Today, I am suspending my campaign for the Democratic nomination for the presidency. But I want to say this to everyone: with Elizabeth, with my family, with my friends, with all of you and all of your support, this son of a mill worker is going to be just fine. Our job now is to make certain that America will be fine.

Senator John Edwards calls it quits. [Transcript, Obama response, Clinton response.] As I’ve said a few times now, Edwards has run a quality campaign focusing on the important and neglected issue of poverty’s persistence, and he should be applauded for it. And, if nothing else, he’d make a great attorney general in the next Democratic administration. And, now, there are two

While he left the race on his own terms this morning, my guess is Senator Edwards will endorse Obama sometime in the relatively near future (although perhaps after Super Tuesday.) Even if calling Clinton “the candidate of the status quo” in the New Hampshire debate a few weeks ago didn’t telegraph his preference, I’m guessing Clinton’s anti-Edwards robo-calls in South Carolina probably rankled. (And Edwards campaign manager Joe Trippi is on the record as no friend of Mark Penn.) So, let’s hope he comes out for Senator Obama sometime relatively soon.

That being said, I’m not sold at all on the notion that Edwards supporters will now drift into the Obama camp. True, a sizable amount of Edwards voters are likely anti-Clinton votes. But, I’m guessing an equally sizable number were drawn to Edwards’ “I’m a fighter” message, in which case they might prefer Clinton’s recent pit bull tactics over Obama’s message of unity. And, of course, Edwards’ base was mostly white working-class and rural voters, and — while Obama did well with this demographic in Nevada — thus far said group has leaned toward Clinton.
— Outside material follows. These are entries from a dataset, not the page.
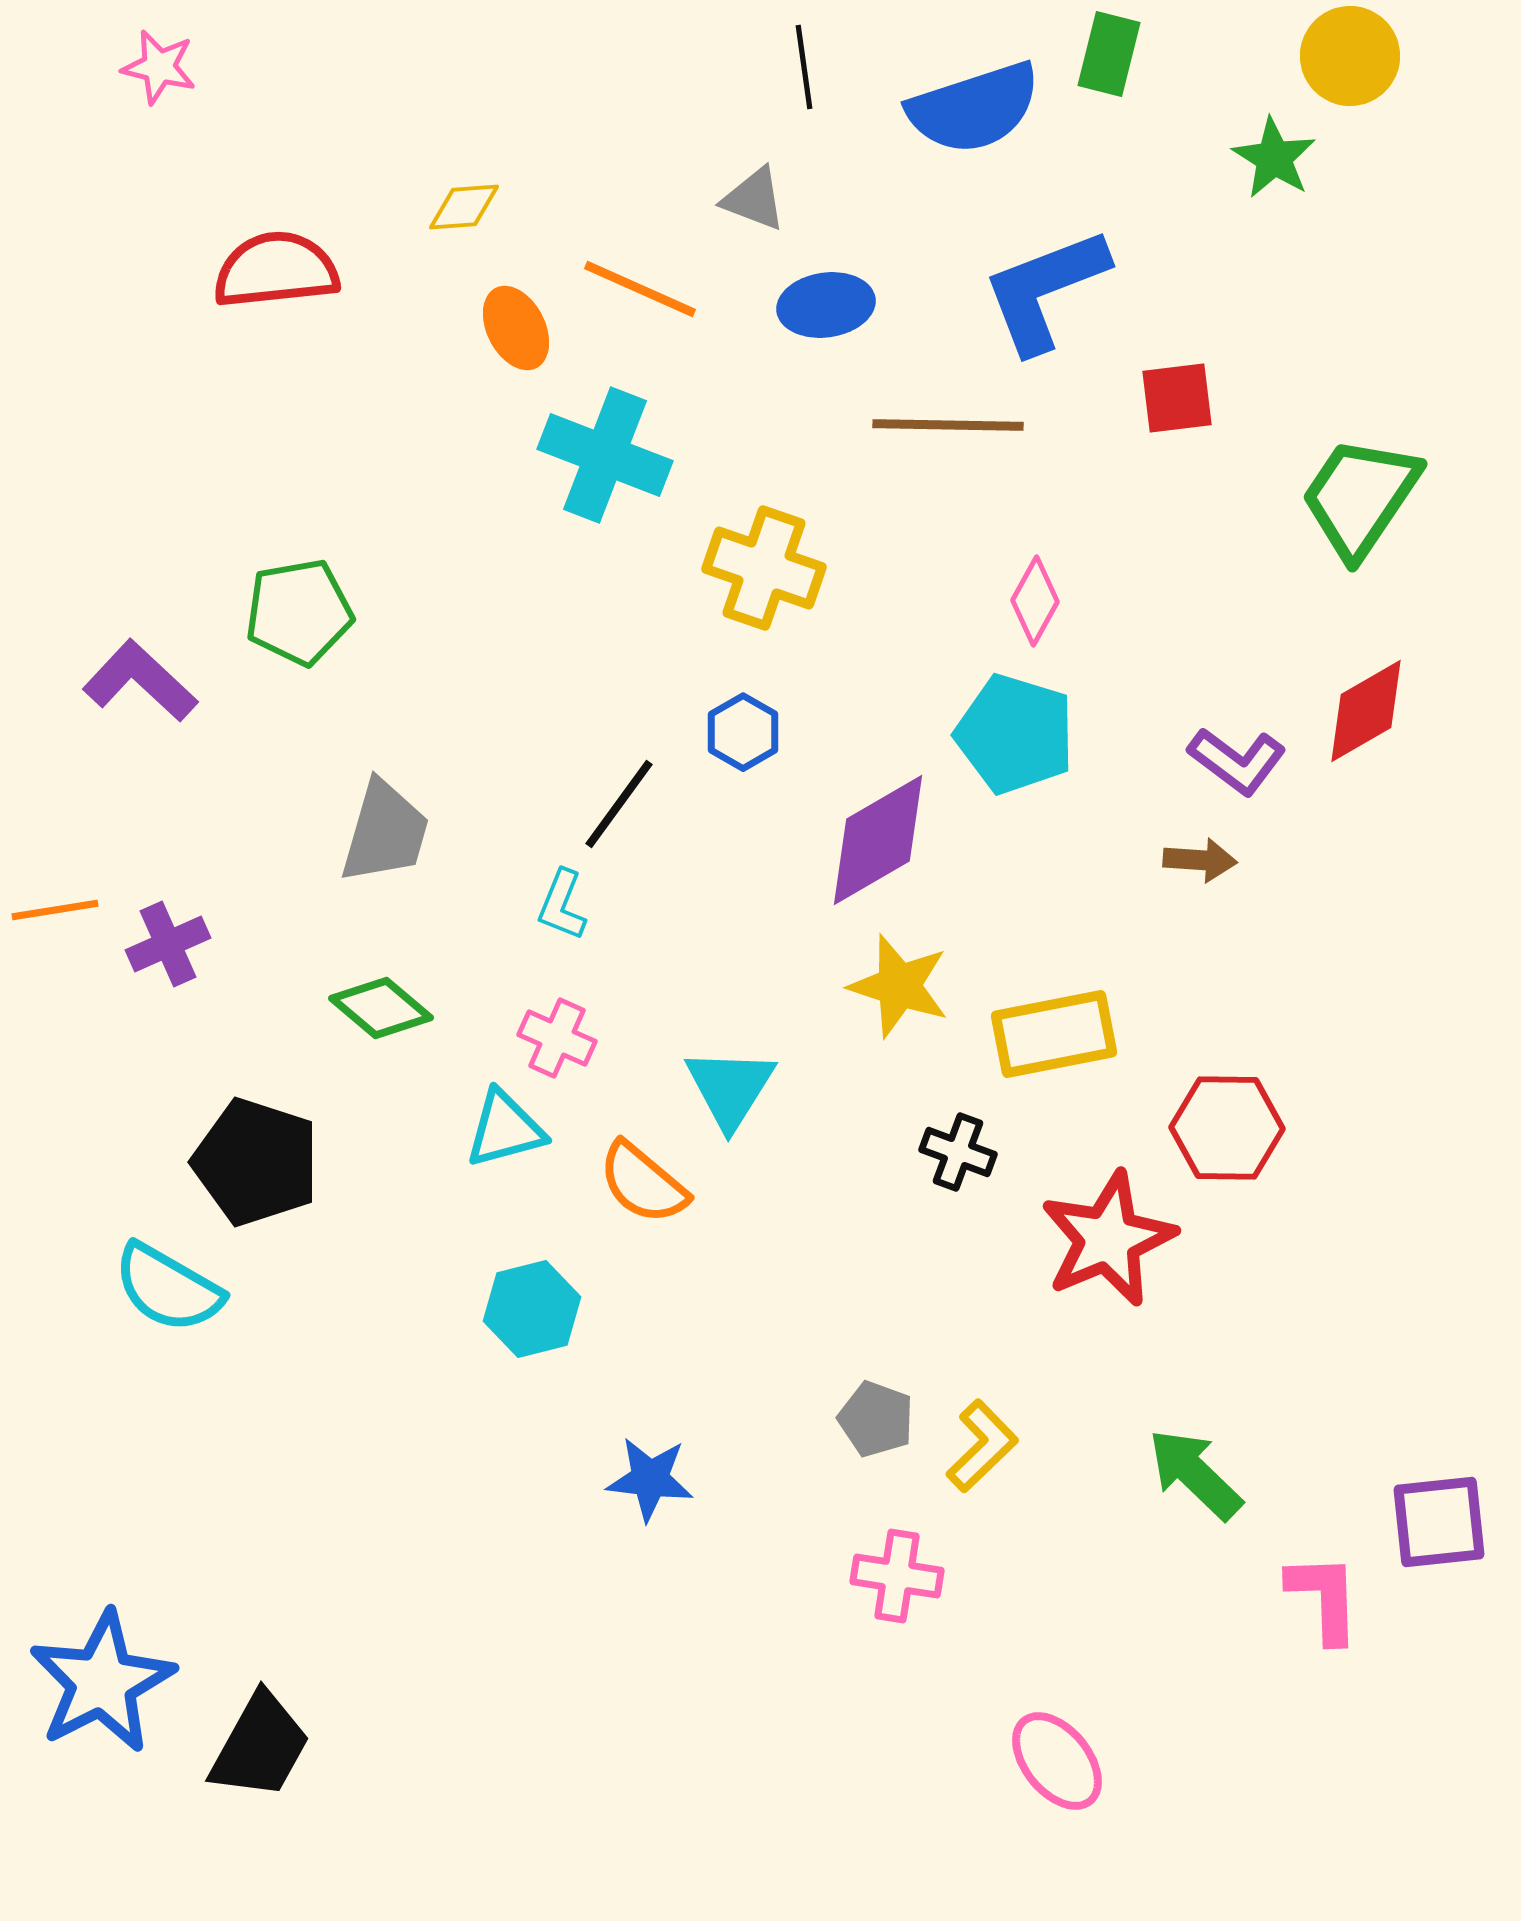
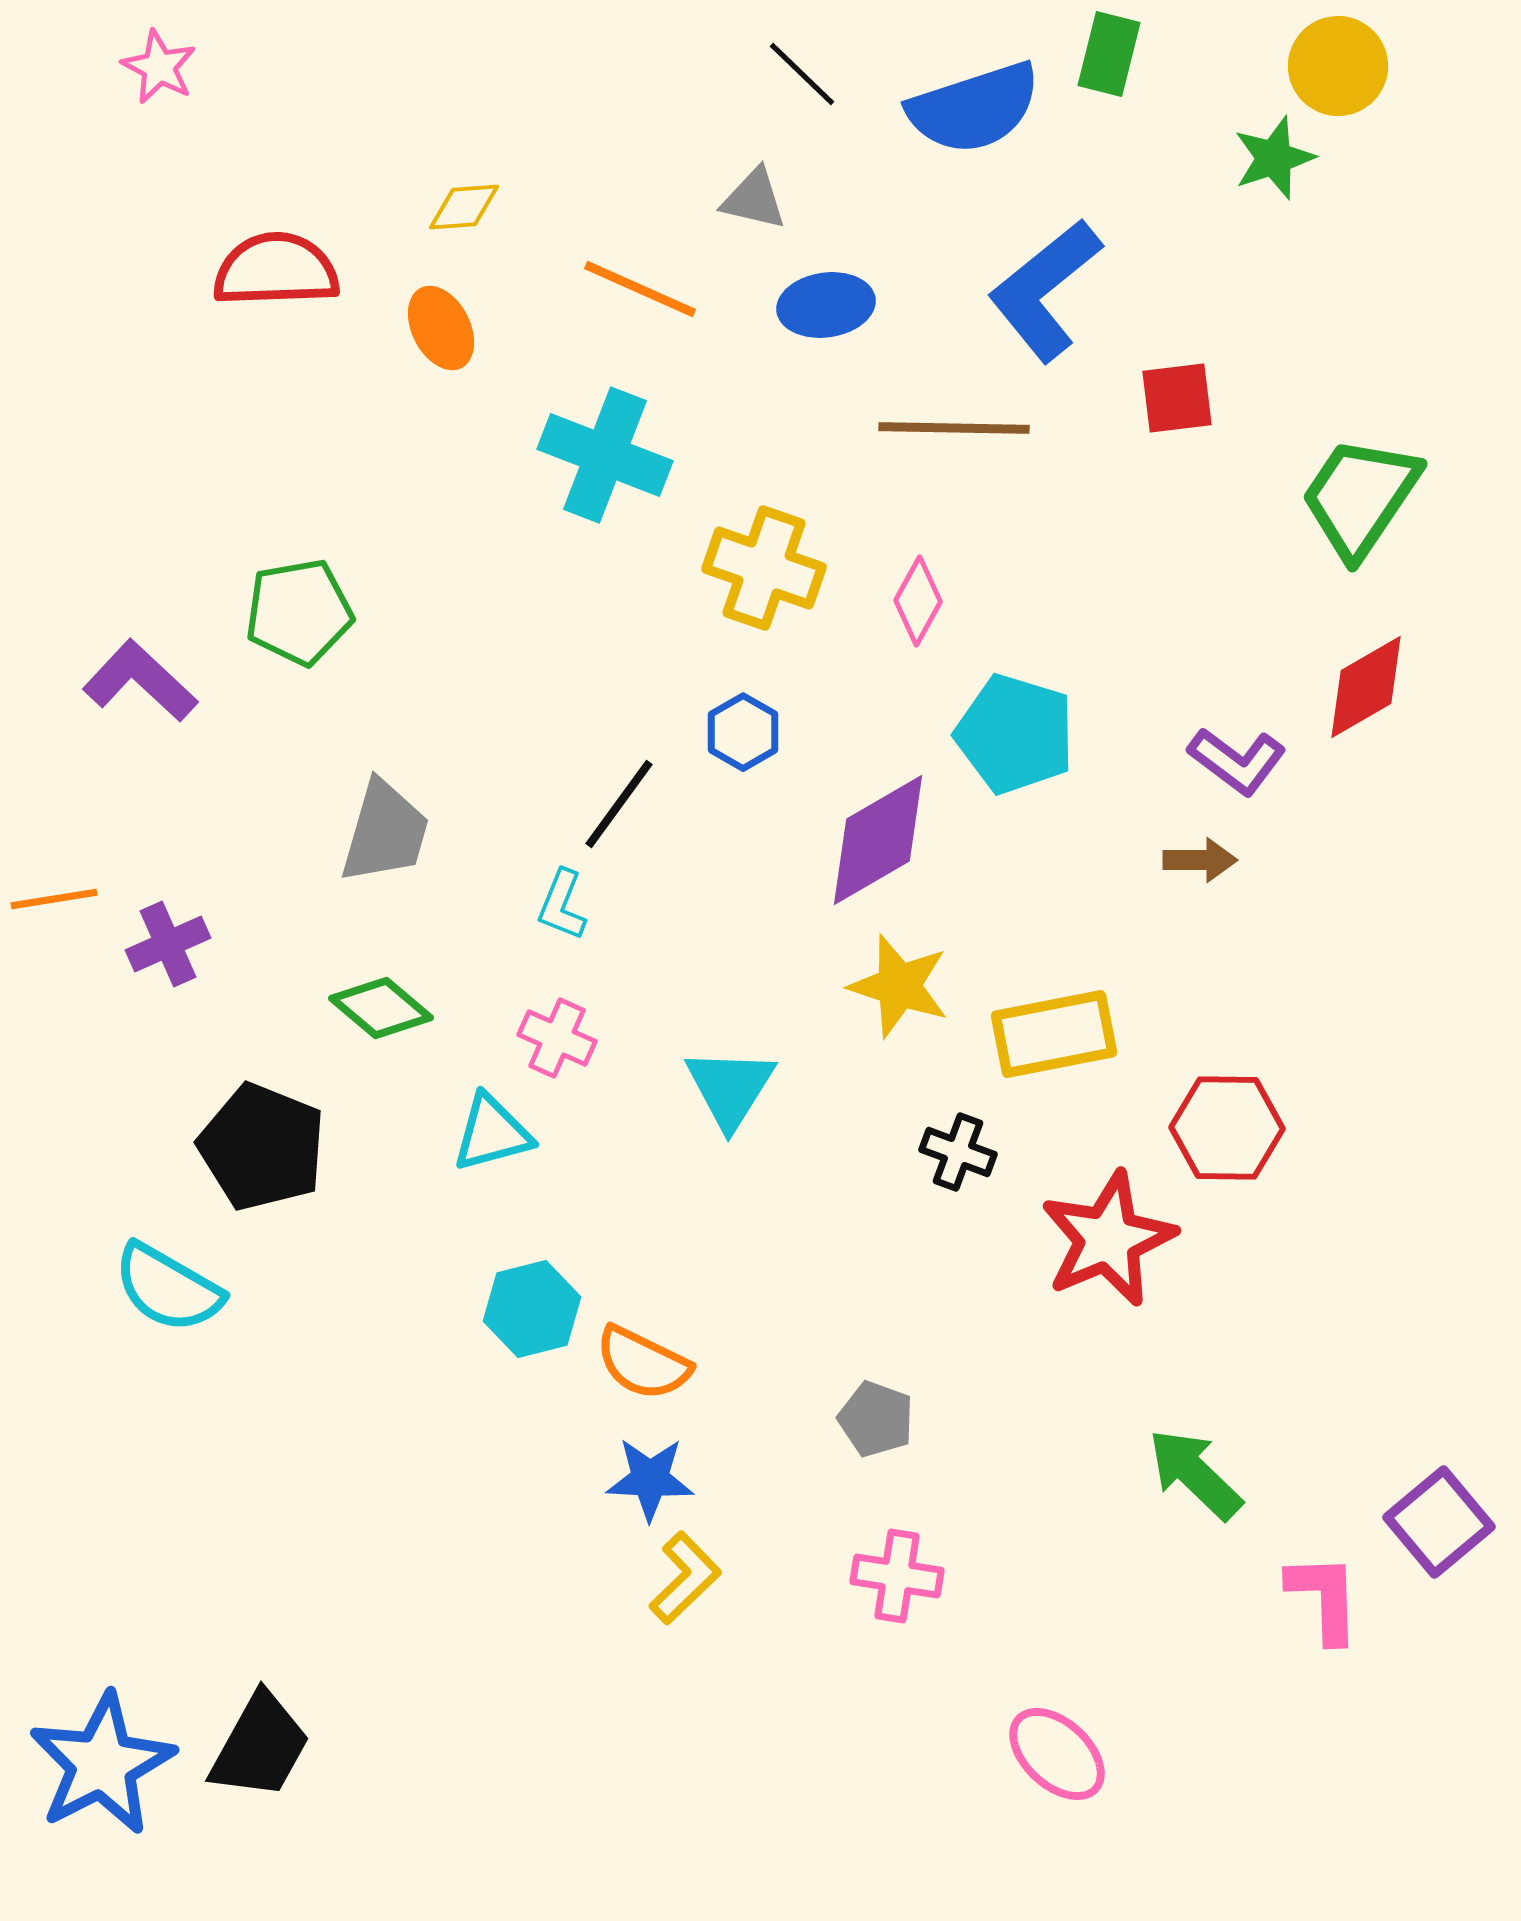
yellow circle at (1350, 56): moved 12 px left, 10 px down
pink star at (159, 67): rotated 14 degrees clockwise
black line at (804, 67): moved 2 px left, 7 px down; rotated 38 degrees counterclockwise
green star at (1274, 158): rotated 22 degrees clockwise
gray triangle at (754, 199): rotated 8 degrees counterclockwise
red semicircle at (276, 270): rotated 4 degrees clockwise
blue L-shape at (1045, 290): rotated 18 degrees counterclockwise
orange ellipse at (516, 328): moved 75 px left
brown line at (948, 425): moved 6 px right, 3 px down
pink diamond at (1035, 601): moved 117 px left
red diamond at (1366, 711): moved 24 px up
brown arrow at (1200, 860): rotated 4 degrees counterclockwise
orange line at (55, 910): moved 1 px left, 11 px up
cyan triangle at (505, 1129): moved 13 px left, 4 px down
black pentagon at (256, 1162): moved 6 px right, 15 px up; rotated 4 degrees clockwise
orange semicircle at (643, 1183): moved 180 px down; rotated 14 degrees counterclockwise
yellow L-shape at (982, 1446): moved 297 px left, 132 px down
blue star at (650, 1479): rotated 4 degrees counterclockwise
purple square at (1439, 1522): rotated 34 degrees counterclockwise
blue star at (102, 1682): moved 82 px down
pink ellipse at (1057, 1761): moved 7 px up; rotated 8 degrees counterclockwise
So, it’s an open question.

If nothing else, though, a 2-person race should help to mitigate the Florida-Michigan delegate issue. And it should make tomorrow’s debate that much more interesting…

Kristof: “Experience” is a canard.

“The point is not that experience is pointless but that it needn’t be in politics to be useful. John McCain’s years as a P.O.W. gave him an understanding of torture and a moral authority to discuss it that no amount of Senate hearings ever could have conferred. In the same way, Mr. Obama’s years as an antipoverty organizer give him insights into one of our greatest challenges: how to end cycles of poverty.LIke Tim Noah, the NYT’s Nicholas Kristof argues Clinton’s claims of superior “experience” don’t hold up. “[T]he presidential candidate left standing with the greatest experience by far is Mr. McCain; if Mrs. Clinton believes that’s the criterion for selecting the next president, she might consider backing him.To put it another way, think which politician is most experienced today in the classic sense, and thus — according to the ‘experience’ camp — best qualified to become the next president. That’s Dick Cheney. And I rest my case.

Speaking of Reality Checks…

“‘Gender,’ writes Gloria Steinem on the op-ed page of the Jan. 8 New York Times, ‘is probably the most restricting force in American life.’ That is incorrect. Poverty is the most restricting force in American life. It’s become somewhat unfashionable to point this out, but I don’t see how it could be otherwise.” Slate‘s Tim Noah responds to Gloria Steinem, concluding that “Steinem was willing to torture logic on the Clintons’ behalf a decade ago; she’s willing to do the same today.” (Off-topic and apropos of nothing, did y’all know that Steinem is Christian Bale’s stepmother? Like the Figwit-Conchord connection, I learned this just recently. The world is a pretty small place sometimes.)